• WHAT YOU WILL DO: Retype the records word for word. Skip every image.

• DATA FOR REVIEW:

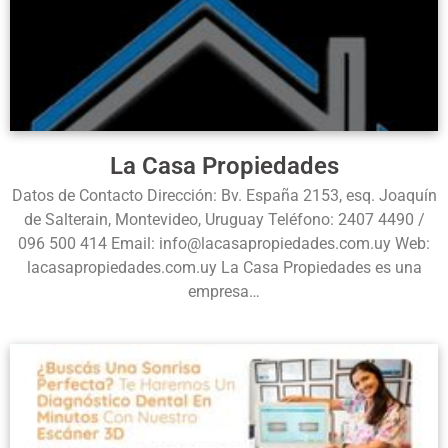
La Casa Propiedades
Datos de Contacto Dirección: Bv. España 2153, esq. Joaquín
de Salterain, Montevideo, Uruguay Teléfono: 2407 4490 /
096 500 414 Email: info@lacasapropiedades.com.uy Web:
lacasapropiedades.com.uy La Casa Propiedades es una
empresa…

• EXERCISE RESPONSE:
La Casa Propiedades
Datos de Contacto Dirección: Bv. España 2153, esq. Joaquín
de Salterain, Montevideo, Uruguay Teléfono: 2407 4490 /
096 500 414 Email: info@lacasapropiedades.com.uy Web:
lacasapropiedades.com.uy La Casa Propiedades es una
empresa…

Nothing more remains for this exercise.